### What is needed
Would you please copy every line from the records that contains the word "wadima"?

### Data for analysis
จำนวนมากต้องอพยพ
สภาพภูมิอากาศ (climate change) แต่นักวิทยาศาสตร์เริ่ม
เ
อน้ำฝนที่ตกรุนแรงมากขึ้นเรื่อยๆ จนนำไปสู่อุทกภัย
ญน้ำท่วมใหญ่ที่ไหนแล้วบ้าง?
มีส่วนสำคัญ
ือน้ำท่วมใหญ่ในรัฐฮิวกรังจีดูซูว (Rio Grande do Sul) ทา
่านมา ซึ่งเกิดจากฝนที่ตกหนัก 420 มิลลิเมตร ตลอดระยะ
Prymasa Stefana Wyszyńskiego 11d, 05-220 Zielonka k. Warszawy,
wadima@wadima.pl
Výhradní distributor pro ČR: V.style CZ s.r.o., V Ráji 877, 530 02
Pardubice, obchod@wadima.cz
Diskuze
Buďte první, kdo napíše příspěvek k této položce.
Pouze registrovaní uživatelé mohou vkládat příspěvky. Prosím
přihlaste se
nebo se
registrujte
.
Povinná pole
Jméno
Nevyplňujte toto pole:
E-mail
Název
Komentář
---
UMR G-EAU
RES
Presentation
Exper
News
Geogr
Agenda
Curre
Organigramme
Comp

### Response to this exercise
wadima@wadima.pl
Pardubice, obchod@wadima.cz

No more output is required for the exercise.